## Exercise
Read through the lines below for the string "Sale" and copy each one that has it.

## Records provided

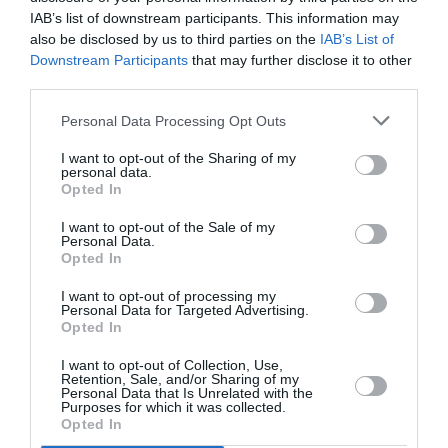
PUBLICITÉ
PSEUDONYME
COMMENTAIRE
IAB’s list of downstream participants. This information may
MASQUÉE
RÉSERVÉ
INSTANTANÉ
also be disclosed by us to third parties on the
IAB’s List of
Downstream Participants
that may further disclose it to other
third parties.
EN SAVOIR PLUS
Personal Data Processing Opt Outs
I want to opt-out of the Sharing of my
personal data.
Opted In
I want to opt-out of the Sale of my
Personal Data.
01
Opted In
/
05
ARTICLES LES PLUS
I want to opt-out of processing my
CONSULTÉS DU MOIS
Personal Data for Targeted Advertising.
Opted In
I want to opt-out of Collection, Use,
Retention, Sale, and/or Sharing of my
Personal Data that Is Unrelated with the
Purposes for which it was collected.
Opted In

--

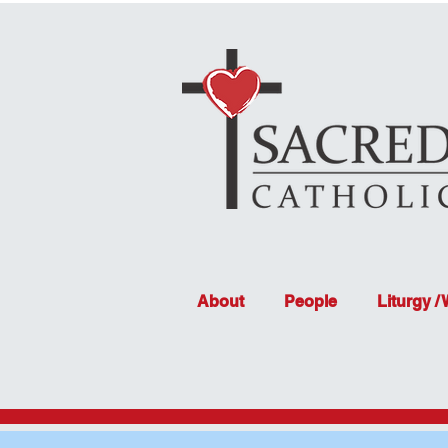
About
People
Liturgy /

## Response to the exercise
I want to opt-out of the Sale of my
Retention, Sale, and/or Sharing of my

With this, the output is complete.